• _Task to complete_
In duplicating the lines below, keep every word unchanged and drop the pictures.

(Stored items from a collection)
"""
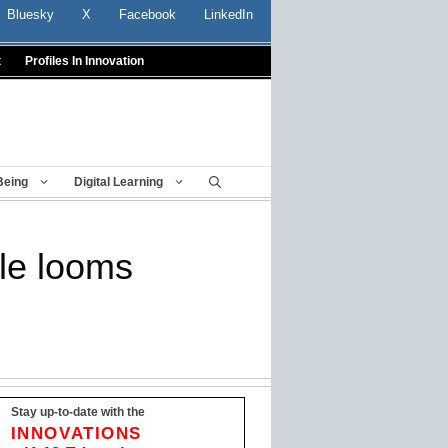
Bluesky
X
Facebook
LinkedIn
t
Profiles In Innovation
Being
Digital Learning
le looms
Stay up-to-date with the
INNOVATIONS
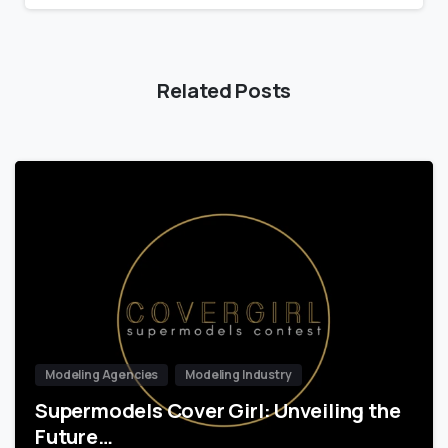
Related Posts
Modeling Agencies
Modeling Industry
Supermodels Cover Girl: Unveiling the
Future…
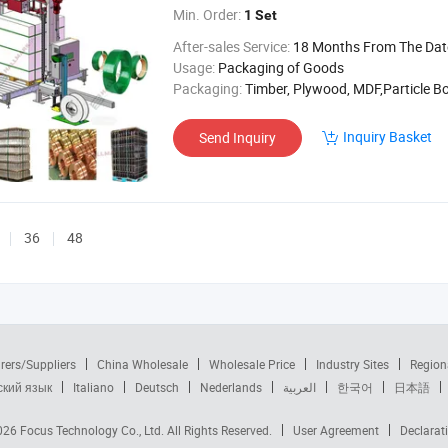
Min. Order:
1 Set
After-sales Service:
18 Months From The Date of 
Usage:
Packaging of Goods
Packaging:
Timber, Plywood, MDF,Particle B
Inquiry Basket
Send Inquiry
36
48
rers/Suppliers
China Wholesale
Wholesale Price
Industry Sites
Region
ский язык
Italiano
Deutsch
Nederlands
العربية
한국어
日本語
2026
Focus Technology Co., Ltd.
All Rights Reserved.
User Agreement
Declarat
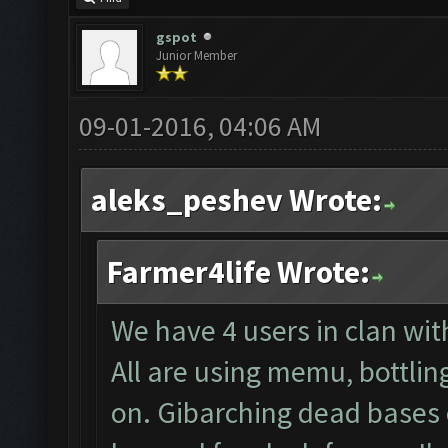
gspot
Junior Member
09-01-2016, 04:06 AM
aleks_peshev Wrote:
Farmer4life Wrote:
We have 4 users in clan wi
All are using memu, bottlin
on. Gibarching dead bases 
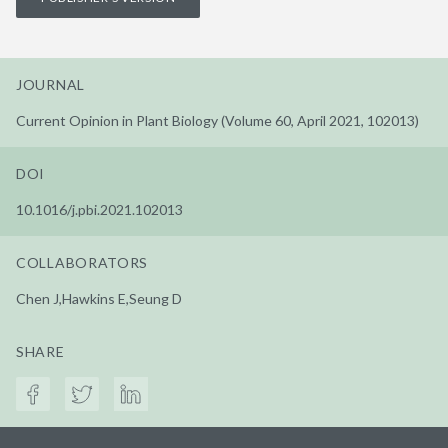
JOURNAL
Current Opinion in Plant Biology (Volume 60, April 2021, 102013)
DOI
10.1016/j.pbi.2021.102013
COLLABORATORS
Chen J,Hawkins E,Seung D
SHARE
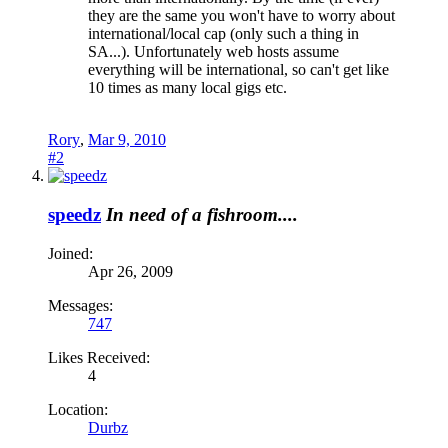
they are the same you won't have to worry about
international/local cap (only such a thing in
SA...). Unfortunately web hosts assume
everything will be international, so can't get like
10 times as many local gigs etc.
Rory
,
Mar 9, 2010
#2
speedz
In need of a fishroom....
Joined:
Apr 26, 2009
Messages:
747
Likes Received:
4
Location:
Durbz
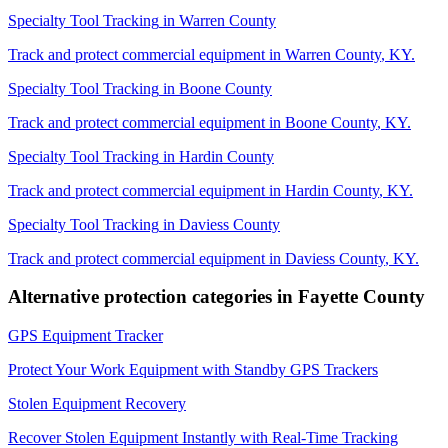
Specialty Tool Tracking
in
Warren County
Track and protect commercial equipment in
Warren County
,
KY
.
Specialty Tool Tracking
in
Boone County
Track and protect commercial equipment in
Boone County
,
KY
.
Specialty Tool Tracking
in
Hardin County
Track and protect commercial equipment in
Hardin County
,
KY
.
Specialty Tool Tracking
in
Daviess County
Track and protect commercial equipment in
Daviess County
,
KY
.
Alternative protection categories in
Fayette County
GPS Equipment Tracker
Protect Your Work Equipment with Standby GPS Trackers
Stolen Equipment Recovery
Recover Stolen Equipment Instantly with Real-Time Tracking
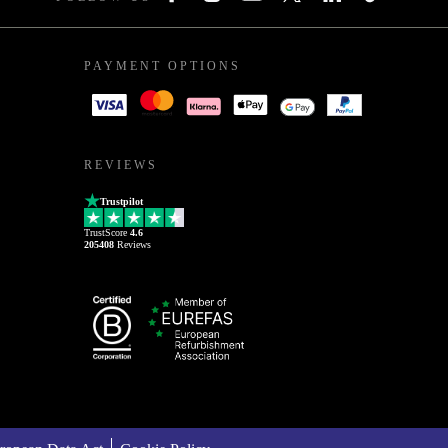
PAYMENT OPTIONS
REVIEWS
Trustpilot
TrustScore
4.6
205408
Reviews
"""
• _Finished exercise_
Bluesky
X
Facebook
LinkedIn
t
Profiles In Innovation
Being
Digital Learning
le looms
Stay up-to-date with the
INNOVATIONS
Related Posts
Modeling Agencies
Modeling Industry
Supermodels Cover Girl: Unveiling the
Future…
Min. Order:
1 Set
After-sales Service:
18 Months From The Date of 
Usage:
Packaging of Goods
Packaging:
Timber, Plywood, MDF,Particle B
Inquiry Basket
Send Inquiry
36
48
rers/Suppliers
China Wholesale
Wholesale Price
Industry Sites
Region
ский язык
Italiano
Deutsch
Nederlands
العربية
한국어
日本語
2026
Focus Technology Co., Ltd.
All Rights Reserved.
User Agreement
Declarat
gspot
Junior Member
09-01-2016, 04:06 AM
aleks_peshev Wrote:
Farmer4life Wrote:
We have 4 users in clan wi
All are using memu, bottlin
on. Gibarching dead bases 
JOURNAL
Current Opinion in Plant Biology (Volume 60, April 2021, 102013)
DOI
10.1016/j.pbi.2021.102013
COLLABORATORS
Chen J,Hawkins E,Seung D
SHARE
they are the same you won't have to worry about
international/local cap (only such a thing in
SA...). Unfortunately web hosts assume
everything will be international, so can't get like
10 times as many local gigs etc.
Rory
,
Mar 9, 2010
#2
speedz
In need of a fishroom....
Joined:
Apr 26, 2009
Messages:
747
Likes Received:
4
Location:
Durbz
Specialty Tool Tracking
in
Warren County
Track and protect commercial equipment in
Warren County
,
KY
.
Specialty Tool Tracking
in
Boone County
Track and protect commercial equipment in
Boone County
,
KY
.
Specialty Tool Tracking
in
Hardin County
Track and protect commercial equipment in
Hardin County
,
KY
.
Specialty Tool Tracking
in
Daviess County
Track and protect commercial equipment in
Daviess County
,
KY
.
Alternative protection categories in
Fayette County
GPS Equipment Tracker
Protect Your Work Equipment with Standby GPS Trackers
Stolen Equipment Recovery
Recover Stolen Equipment Instantly with Real-Time Tracking
PAYMENT OPTIONS
REVIEWS
Trustpilot
TrustScore
4.6
205408
Reviews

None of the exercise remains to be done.